SOURCE DATA:
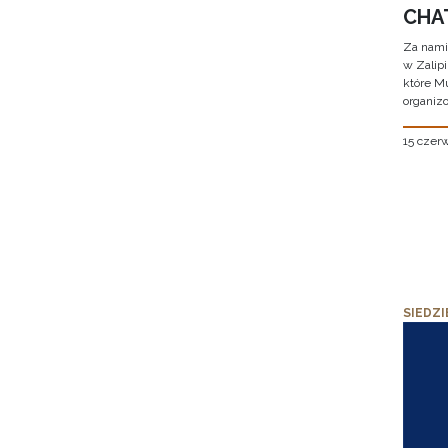
CHAT
Za nami
w Zalip
które M
organizo
15 czer
SIEDZI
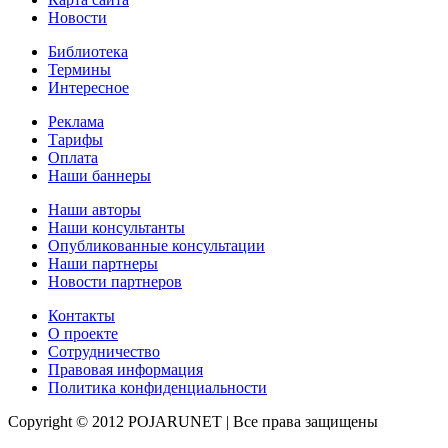
Новости
Библиотека
Термины
Интересное
Реклама
Тарифы
Оплата
Наши баннеры
Наши авторы
Наши консультанты
Опубликованные консультации
Наши партнеры
Новости партнеров
Контакты
О проекте
Сотрудничество
Правовая информация
Политика конфиденциальности
Copyright © 2012 POJARUNET
| Все права защищены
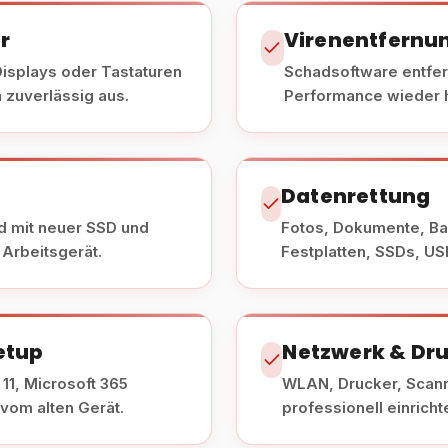
r
Virenentfernu
Displays oder Tastaturen
Schadsoftware entfe
zuverlässig aus.
Performance wieder h
Datenrettung
d mit neuer SSD und
Fotos, Dokumente, Bac
 Arbeitsgerät.
Festplatten, SSDs, US
etup
Netzwerk & Dr
11, Microsoft 365
WLAN, Drucker, Scan
 vom alten Gerät.
professionell einricht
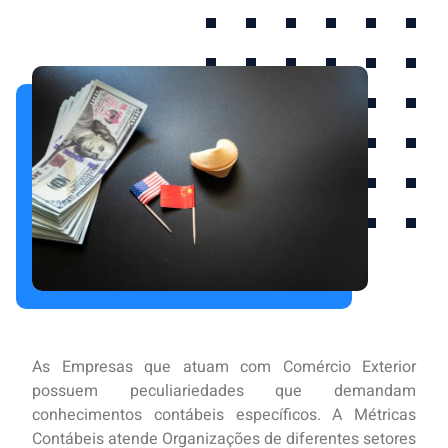
As Empresas que atuam com Comércio Exterior
possuem peculiariedades que demandam
conhecimentos contábeis específicos. A Métricas
Contábeis atende Organizações de diferentes setores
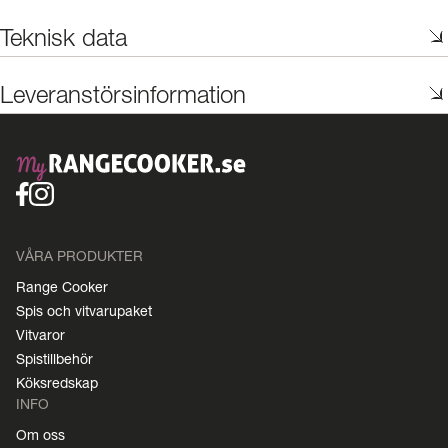
Teknisk data
Leveranstörsinformation
VÅRA PRODUKTER
Range Cooker
Spis och vitvarupaket
Vitvaror
Spistillbehör
Köksredskap
INFO
Om oss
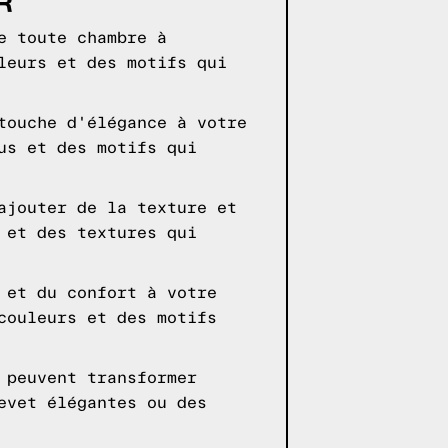
R
e toute chambre à
leurs et des motifs qui
touche d'élégance à votre
us et des motifs qui
ajouter de la texture et
 et des textures qui
 et du confort à votre
couleurs et des motifs
 peuvent transformer
evet élégantes ou des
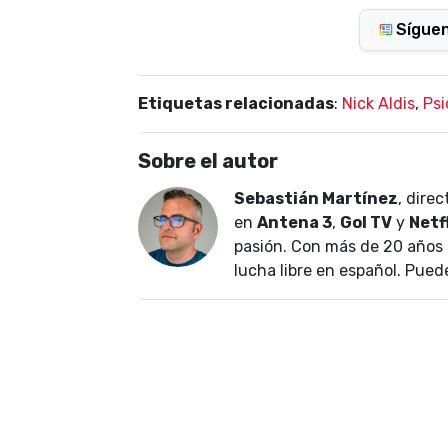
Sígue
Etiquetas relacionadas
:
Nick Aldis
,
Psi
Sobre el autor
Sebastián Martínez
, dire
en
Antena 3
,
Gol TV
y
Netf
pasión. Con más de 20 años 
lucha libre en español. Pued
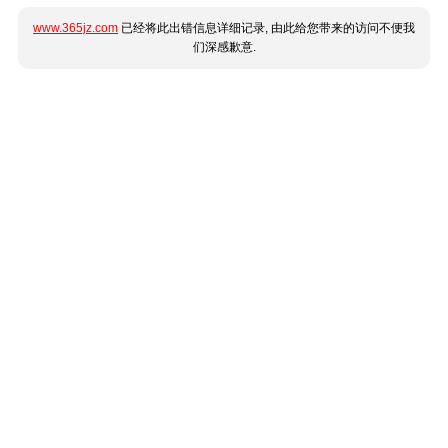
www.365jz.com
已经将此出错信息详细记录, 由此给您带来的访问不便我
们深感歉意.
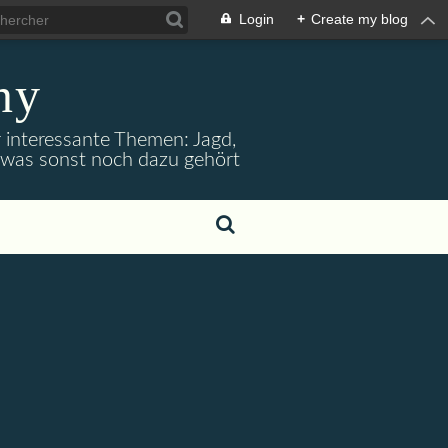
Login
+
Create my blog
ny
r interessante Themen: Jagd,
d was sonst noch dazu gehört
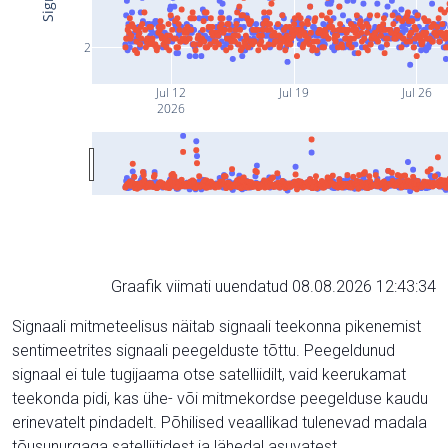
2
Jul 12
Jul 19
Jul 26
2026
Graafik viimati uuendatud 08.08.2026 12:43:34
Signaali mitmeteelisus näitab signaali teekonna pikenemist
sentimeetrites signaali peegelduste tõttu. Peegeldunud
signaal ei tule tugijaama otse satelliidilt, vaid keerukamat
teekonda pidi, kas ühe- või mitmekordse peegelduse kaudu
erinevatelt pindadelt. Põhilised veaallikad tulenevad madala
tõusunurgaga satelliitidest ja lähedal asuvatest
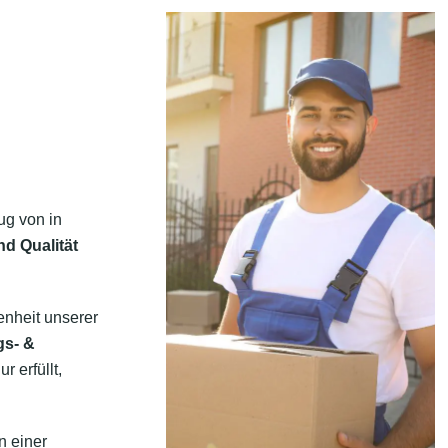
ug von in
nd Qualität
enheit unserer
gs- &
 erfüllt,
n einer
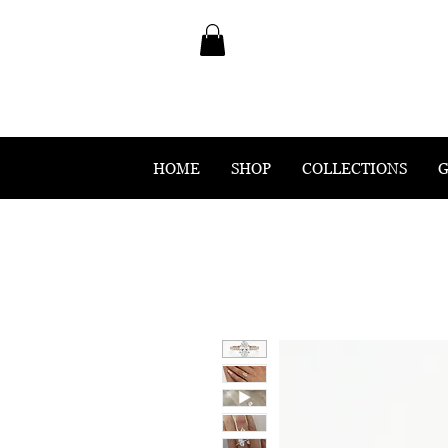
HOME
SHOP
COLLECTIONS
G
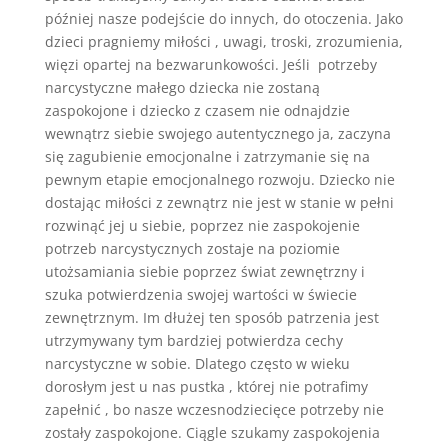
później nasze podejście do innych, do otoczenia. Jako
dzieci pragniemy miłości , uwagi, troski, zrozumienia,
więzi opartej na bezwarunkowości. Jeśli potrzeby
narcystyczne małego dziecka nie zostaną
zaspokojone i dziecko z czasem nie odnajdzie
wewnątrz siebie swojego autentycznego ja, zaczyna
się zagubienie emocjonalne i zatrzymanie się na
pewnym etapie emocjonalnego rozwoju. Dziecko nie
dostając miłości z zewnątrz nie jest w stanie w pełni
rozwinąć jej u siebie, poprzez nie zaspokojenie
potrzeb narcystycznych zostaje na poziomie
utożsamiania siebie poprzez świat zewnętrzny i
szuka potwierdzenia swojej wartości w świecie
zewnętrznym. Im dłużej ten sposób patrzenia jest
utrzymywany tym bardziej potwierdza cechy
narcystyczne w sobie. Dlatego często w wieku
dorosłym jest u nas pustka , której nie potrafimy
zapełnić , bo nasze wczesnodziecięce potrzeby nie
zostały zaspokojone. Ciągle szukamy zaspokojenia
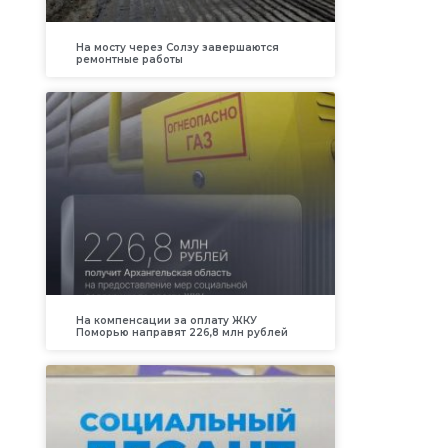
На мосту через Солзу завершаются
ремонтные работы
На компенсации за оплату ЖКУ
Поморью направят 226,8 млн рублей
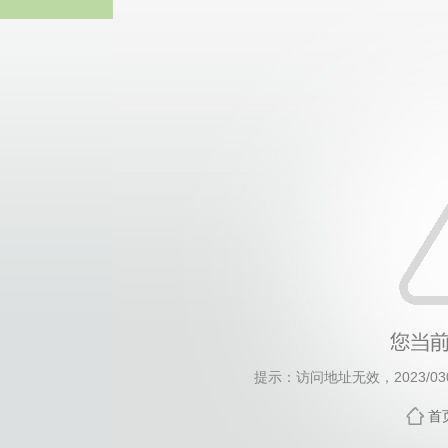
太阳成tyc122cc(集团
提示：访问地址无效，2023/0306
首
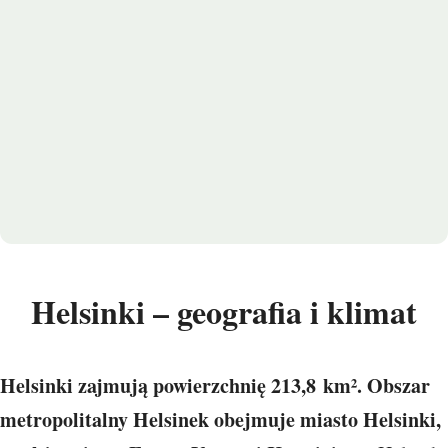
Helsinki – geografia i klimat
Helsinki zajmują powierzchnię 213,8 km². Obszar
metropolitalny Helsinek obejmuje miasto Helsinki,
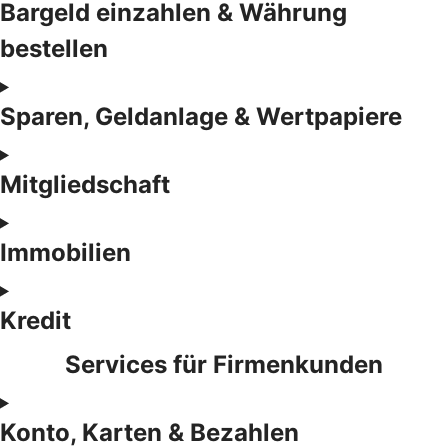
Bargeld einzahlen & Währung
bestellen
Sparen, Geldanlage & Wertpapiere
Mitgliedschaft
Immobilien
Kredit
Services für Firmenkunden
Konto, Karten & Bezahlen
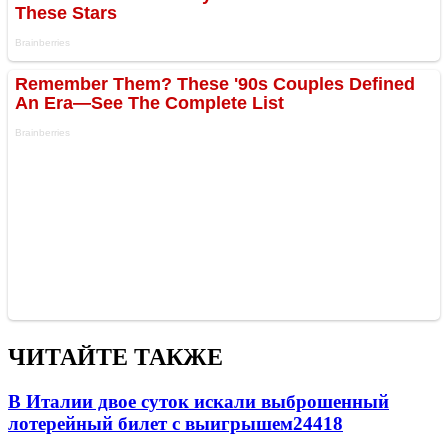
ЧИТАЙТЕ ТАКЖЕ
В Италии двое суток искали выброшенный
лотерейный билет с выигрышем
24418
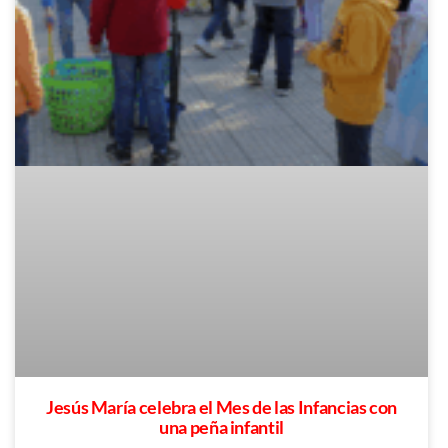
Jesús María celebra el Mes de las Infancias con
una peña infantil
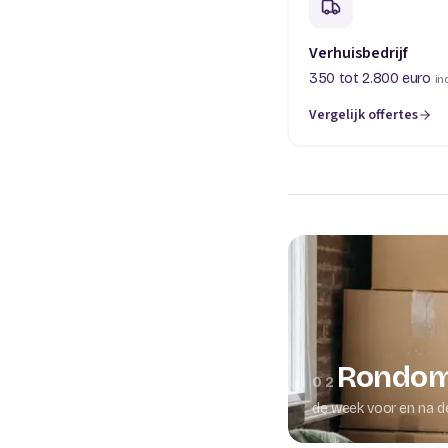
Verhuisbedrijf
350 tot 2.800 euro
in
Vergelijk offertes
(opent in een nieuw t
Rondom
02
de week voor en na d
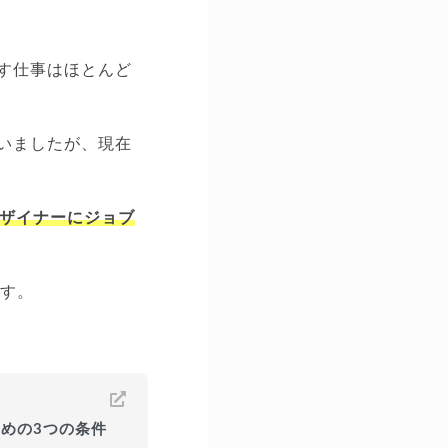
出す仕事はほとんど
ていましたが、現在
デザイナーにジョブ
ます。
。
ための3つの条件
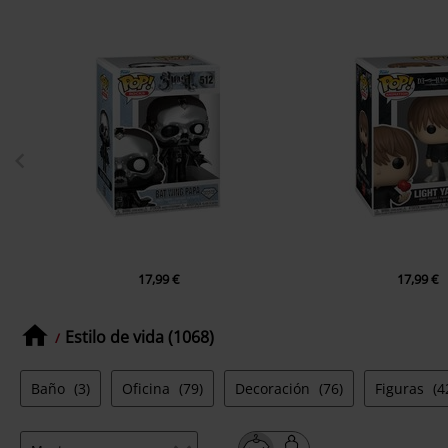
17,99 €
17,99 €
Estilo de vida (1068)
Baño
(3)
Oficina
(79)
Decoración
(76)
Figuras
(4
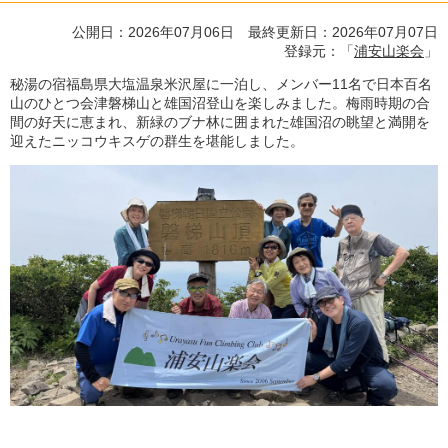
公開日：2026年07月06日 最終更新日：2026年07月07日
登録元：「
浦安山楽会
」
秘湯の宿福島県大塩温泉米沢屋に一泊し、メンバー11名で日本百名
山のひとつ会津磐梯山と雄国沼登山を楽しみました。梅雨時期の合
間の好天に恵まれ、新緑のブナ林に囲まれた雄国沼の眺望と満開を
迎えたニッコウキスゲの群生を堪能しました。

TO DO:
Count up the lines above that include the string "poprzez" and report nothing but that number.

ANSWER BELOW:
2